When the House returned for the fall session after the weekend, I learned that the first Monday morning tactics meeting was cancelled, which was unusual but not especially remarkable. I made my way to the Chamber and discovered that I was the only member of the House leadership team present that day, so while I usually worked to back up Kevin Lamoureux, the Parliamentary Secretary, I was perfectly capable of managing debate in the Chamber on my own and spoke ten times that day.

The next morning, I went to tactics and we went through the whole meeting, running unusually long. At the end, the House leader, by then Bardish Chagger and no longer Dominic Leblanc, announced to the room that a new member of the team would be joining us and she hoped we would all welcome him and work well with him; that she was off to swear St Catharines MP Chris Bittle into the role of Deputy House Leader. I was not sure whether I would be keeping the role or losing it, but I certainly did not expect to find out the answer to the question in a room full of 20 people at the end of a meeting in which I was obviously no longer relevant.

I picked up my bag, commented “that’s a hell of a way to get fired,” and left the room which had fallen into an awkward and immobile silence, my involvement in the House leadership team coming to a thankless, abrupt, and unexplained end. I immediately asked Natalie in the Whip’s office to put me back on the regular House Duty roster, generating a short and impersonal announcement to all Liberal MPs’ offices about which House Duty group I would become part of, essential information for staff negotiating trades so their Members could be off the Hill.

While many reached out to me in the days that followed, and I was kind-of sort-of offered to continue in my unofficial and unpaid non-role on the House leadership team, of which I was the only member at that time to speak French, I never returned.

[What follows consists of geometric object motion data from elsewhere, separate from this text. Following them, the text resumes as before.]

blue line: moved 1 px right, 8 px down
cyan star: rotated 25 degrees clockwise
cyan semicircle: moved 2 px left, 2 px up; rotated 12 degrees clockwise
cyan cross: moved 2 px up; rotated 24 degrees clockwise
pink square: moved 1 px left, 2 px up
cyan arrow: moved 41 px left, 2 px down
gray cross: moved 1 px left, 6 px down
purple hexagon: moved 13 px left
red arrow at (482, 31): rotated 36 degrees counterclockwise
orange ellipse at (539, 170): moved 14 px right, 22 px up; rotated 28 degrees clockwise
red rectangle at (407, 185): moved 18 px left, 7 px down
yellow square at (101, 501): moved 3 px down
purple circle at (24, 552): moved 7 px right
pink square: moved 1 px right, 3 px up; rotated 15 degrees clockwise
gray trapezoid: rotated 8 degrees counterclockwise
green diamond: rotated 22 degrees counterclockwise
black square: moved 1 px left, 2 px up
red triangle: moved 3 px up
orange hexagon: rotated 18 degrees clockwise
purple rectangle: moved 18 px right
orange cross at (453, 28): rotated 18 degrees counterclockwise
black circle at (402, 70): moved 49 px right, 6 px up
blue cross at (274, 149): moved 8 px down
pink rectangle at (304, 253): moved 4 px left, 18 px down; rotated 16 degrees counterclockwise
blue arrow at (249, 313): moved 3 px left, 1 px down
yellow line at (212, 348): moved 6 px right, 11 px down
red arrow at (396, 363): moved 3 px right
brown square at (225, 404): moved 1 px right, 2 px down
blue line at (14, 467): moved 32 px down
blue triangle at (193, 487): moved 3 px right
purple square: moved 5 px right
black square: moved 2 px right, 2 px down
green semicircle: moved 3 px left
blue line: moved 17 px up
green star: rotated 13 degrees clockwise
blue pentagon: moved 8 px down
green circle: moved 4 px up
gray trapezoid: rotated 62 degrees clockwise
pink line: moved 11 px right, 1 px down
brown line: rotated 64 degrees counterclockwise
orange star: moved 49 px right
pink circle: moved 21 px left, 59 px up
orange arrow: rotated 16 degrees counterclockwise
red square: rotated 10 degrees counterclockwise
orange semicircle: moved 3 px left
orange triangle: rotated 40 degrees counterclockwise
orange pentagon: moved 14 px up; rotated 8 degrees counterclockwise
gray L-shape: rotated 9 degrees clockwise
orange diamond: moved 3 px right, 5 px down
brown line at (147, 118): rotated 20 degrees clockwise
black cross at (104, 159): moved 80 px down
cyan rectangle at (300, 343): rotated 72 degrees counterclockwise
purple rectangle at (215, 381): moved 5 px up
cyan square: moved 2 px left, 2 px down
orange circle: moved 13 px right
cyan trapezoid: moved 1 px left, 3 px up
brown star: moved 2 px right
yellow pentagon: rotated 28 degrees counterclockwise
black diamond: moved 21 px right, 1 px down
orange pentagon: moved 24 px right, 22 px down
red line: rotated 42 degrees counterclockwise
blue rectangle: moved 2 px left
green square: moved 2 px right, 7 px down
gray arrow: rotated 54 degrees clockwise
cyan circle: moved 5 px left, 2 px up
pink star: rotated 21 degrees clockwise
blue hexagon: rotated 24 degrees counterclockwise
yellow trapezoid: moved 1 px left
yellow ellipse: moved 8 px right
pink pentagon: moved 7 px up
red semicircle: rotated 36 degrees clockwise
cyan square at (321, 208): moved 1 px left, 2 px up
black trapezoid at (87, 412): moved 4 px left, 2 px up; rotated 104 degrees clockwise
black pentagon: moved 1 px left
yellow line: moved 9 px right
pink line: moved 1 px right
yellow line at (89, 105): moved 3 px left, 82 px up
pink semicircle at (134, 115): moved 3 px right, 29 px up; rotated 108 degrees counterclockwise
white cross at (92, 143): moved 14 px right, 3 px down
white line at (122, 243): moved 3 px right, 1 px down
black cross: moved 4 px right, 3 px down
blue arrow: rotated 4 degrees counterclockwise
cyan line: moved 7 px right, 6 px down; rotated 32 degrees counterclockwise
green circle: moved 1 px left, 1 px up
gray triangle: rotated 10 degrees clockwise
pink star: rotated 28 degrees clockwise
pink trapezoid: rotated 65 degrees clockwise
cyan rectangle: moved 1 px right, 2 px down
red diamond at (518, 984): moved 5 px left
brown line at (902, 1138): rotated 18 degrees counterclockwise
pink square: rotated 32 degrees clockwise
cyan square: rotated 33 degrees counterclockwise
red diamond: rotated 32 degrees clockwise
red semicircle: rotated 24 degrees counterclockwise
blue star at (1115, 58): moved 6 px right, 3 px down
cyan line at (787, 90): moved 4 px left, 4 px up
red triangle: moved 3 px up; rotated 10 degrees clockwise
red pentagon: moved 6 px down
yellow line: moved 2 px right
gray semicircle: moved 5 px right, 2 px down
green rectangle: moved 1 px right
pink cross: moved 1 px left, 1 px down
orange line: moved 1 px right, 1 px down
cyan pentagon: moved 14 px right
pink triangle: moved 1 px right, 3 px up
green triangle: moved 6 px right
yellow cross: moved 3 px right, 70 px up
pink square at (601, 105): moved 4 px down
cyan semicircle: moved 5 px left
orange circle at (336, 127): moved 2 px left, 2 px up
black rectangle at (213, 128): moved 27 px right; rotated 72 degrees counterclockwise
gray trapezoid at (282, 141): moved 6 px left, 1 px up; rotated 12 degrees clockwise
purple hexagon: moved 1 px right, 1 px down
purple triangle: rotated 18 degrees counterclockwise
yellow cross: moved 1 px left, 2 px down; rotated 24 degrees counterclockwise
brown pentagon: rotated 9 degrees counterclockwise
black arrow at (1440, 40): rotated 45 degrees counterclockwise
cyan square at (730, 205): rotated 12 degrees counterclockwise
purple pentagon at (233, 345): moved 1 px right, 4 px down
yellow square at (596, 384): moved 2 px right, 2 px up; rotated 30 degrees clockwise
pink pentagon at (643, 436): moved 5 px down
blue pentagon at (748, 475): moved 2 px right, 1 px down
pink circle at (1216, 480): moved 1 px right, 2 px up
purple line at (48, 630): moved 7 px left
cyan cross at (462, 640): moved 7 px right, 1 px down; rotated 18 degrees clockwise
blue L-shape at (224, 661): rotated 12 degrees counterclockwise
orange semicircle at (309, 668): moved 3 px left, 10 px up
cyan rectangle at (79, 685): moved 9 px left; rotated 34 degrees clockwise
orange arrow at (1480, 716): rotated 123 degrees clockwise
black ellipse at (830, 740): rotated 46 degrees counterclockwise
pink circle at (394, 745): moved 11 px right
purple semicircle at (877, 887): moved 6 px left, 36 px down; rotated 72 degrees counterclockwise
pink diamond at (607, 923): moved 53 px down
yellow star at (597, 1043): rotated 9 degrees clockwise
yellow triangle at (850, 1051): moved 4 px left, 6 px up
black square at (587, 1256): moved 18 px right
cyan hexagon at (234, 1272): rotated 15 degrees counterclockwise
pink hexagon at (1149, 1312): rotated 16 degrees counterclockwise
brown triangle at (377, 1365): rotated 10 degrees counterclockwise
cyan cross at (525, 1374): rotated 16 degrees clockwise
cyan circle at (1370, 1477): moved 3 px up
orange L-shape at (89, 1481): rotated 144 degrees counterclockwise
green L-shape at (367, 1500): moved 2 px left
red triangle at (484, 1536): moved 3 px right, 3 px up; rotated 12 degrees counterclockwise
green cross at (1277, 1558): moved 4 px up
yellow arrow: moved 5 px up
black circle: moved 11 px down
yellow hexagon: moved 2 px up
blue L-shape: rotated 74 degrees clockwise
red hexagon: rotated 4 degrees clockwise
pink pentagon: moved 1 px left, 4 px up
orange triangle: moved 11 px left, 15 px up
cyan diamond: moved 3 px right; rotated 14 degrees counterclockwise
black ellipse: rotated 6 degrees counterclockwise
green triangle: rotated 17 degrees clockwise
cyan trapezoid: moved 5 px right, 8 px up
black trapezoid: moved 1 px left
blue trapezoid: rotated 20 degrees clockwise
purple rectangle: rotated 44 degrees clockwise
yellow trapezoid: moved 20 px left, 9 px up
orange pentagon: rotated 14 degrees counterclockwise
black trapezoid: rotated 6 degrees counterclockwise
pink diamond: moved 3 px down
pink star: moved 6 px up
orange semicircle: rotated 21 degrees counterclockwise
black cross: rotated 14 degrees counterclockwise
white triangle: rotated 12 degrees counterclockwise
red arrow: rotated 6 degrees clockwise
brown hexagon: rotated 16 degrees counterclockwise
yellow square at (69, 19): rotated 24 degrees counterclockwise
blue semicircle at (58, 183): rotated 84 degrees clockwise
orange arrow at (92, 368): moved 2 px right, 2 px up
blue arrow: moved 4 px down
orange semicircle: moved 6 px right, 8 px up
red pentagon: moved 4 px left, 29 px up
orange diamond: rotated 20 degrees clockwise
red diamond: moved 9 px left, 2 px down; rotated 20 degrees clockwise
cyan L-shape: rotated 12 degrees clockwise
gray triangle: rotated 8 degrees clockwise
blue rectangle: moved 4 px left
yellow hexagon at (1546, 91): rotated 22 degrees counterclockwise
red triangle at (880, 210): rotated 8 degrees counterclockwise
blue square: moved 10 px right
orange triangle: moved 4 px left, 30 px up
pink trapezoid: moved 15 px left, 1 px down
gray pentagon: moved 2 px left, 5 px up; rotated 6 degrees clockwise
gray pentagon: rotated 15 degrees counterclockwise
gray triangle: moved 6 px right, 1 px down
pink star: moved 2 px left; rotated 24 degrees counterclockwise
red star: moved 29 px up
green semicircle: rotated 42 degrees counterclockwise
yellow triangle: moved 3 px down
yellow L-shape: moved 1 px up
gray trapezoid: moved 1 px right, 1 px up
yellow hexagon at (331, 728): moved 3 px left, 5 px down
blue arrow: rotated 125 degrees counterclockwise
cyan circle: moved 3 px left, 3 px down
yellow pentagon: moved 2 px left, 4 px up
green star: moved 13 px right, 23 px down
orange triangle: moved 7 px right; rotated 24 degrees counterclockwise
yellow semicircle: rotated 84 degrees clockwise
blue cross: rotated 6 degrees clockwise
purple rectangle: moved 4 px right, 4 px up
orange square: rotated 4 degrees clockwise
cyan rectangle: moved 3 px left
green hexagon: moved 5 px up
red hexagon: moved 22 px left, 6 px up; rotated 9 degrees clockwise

I went through a period of anger and existential doubt about my purpose in being in Ottawa, and about the utter disrespect shown by the leadership. I spoke to many other MPs who I respected about the experience, and many shared the lack of respect they encountered as well, often more as an amusing anecdote than any kind of actual annoyance. Some complained about not being Ministers in spite of their work to get the leader elected or just because they were better than everyone else, and it gave me pause to question my own hubris and thinking, even fleetingly, that I might be owed anything at all.

A common problem I heard, and one that I also had, was Ministers visiting ridings and only telling the local MP after the fact. I’d already experienced it – the Prime Minister ate at a restaurant in Mont-Tremblant in the heart of my riding and I read about it in the local newspaper the following week as one of many examples. I remember in particular Mélanie Joly passing me in the staircase behind the chamber in Centre Block, the main building of Parliament currently closed for renovation, one day and announcing to me, as if it should excite me, “I was in your riding this morning!”, the local media opportunity for me bringing a Minister to my riding being evidently lost.

One of my favourite stories was from then-Parliamentary Secretary to the Prime Minister (Youth), Peter Schiefke, who, in spite of the important-sounding role, was not given an access pass to the Prime Minister’s office, then still called Langevin Block. He told a hilarious story of being stuck at the entrance to the building, blocked from entering by security, as he was not on the guest list and did not have credentials to enter. 15 minutes late for the event at which he was meant to represent the Prime Minister of Canada, a senior PMO staffer came running downstairs and let him in without any irony, apologising for the oversight – but still not granting a permanent pass.

I realised from Peter’s story and others like it that it was my pride that had been hurt, not my purpose, and once I figured that out, I went back in time to a week before that tactics meeting and remembered that when Arnold had left us, I was at a committee I had no obligation to be at, pursuing files that were of particular interest to me.

What was stopping me from doing a whole lot more of that?